THE BARRIER FUNCTION OF ORGANOTYPIC NON-MELANOMA SKIN CANCER MODELS

Christian Zoschke

Institute of Pharmacy (Pharmacology and Toxicology), Freie Universität Berlin, Königin-Luise-Str. 14, 14195 Berlin, Germany

Abstract

Non-melanoma skin cancer (NMSC) is the far most frequent cancer in humans with continuously rising incidences worldwide, but the treatment efficacy remains low. This unmet clinical need and the shortcomings of current preclinical drug development ask for the development of predictive NMSC models.
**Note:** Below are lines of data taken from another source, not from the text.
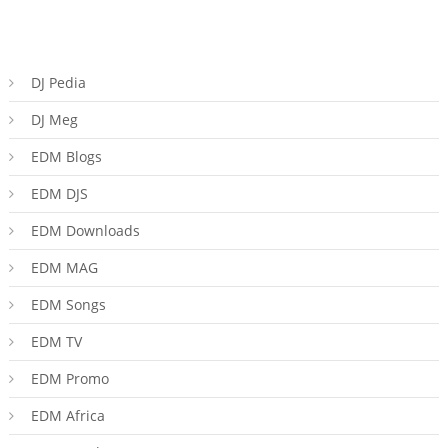
DJ Pedia
DJ Meg
EDM Blogs
EDM DJS
EDM Downloads
EDM MAG
EDM Songs
EDM TV
EDM Promo
EDM Africa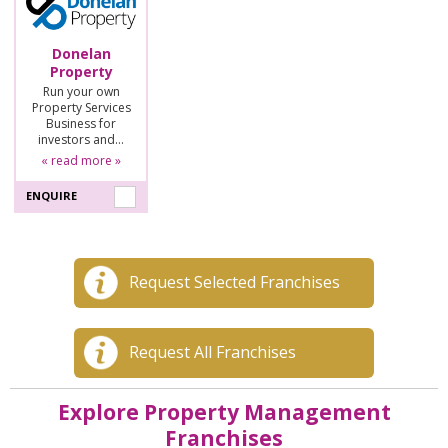
Donelan
Property
Run your own
Property Services
Business for
investors and…
« read more »
ENQUIRE
Request Selected Franchises
Request All Franchises
Explore Property Management
Franchises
Herein, crucial culture variables of human cell-based organotypic NMSC models were systematically investigated and the influences on the carcinoma stage as well as on the skin barrier function were analyzed. Organotypic NMSC models closely resemble the skin cancer lesions in patients [1]. Impaired stratum corneum lipid formation and the loss of tight junction proteins enabled the penetration of caffeine and high molecular weight nanocarriers into the NMSC models [2]. Insights into drug effects on organotypic NMSC models became feasible by investigating ingenol mebutate gel. Three topical applications caused abundant epidermal cell necrosis, decreased Ki-67 indices, and increased lactate dehydrogenase release.

The identified reduction in barrier function of organotypic NMSC models compared with normal human skin models lays the foundation for the reliable use of organotypic NMSC models. Finally, I took organotypic NMSC models as an example to propose an integrated test strategy with reduced numbers of animal tests in advanced preclinical drug evaluation [3].

REFERENCES

[1] Zoschke C, et al., 2016. J Control Release 233: 10-8.
[2] Alnasif N, et al., 2014. J Control Release 185c: 45-50.
[3] Zoschke C, et al. 2015. Curr Pharm Des 21: 2784-800.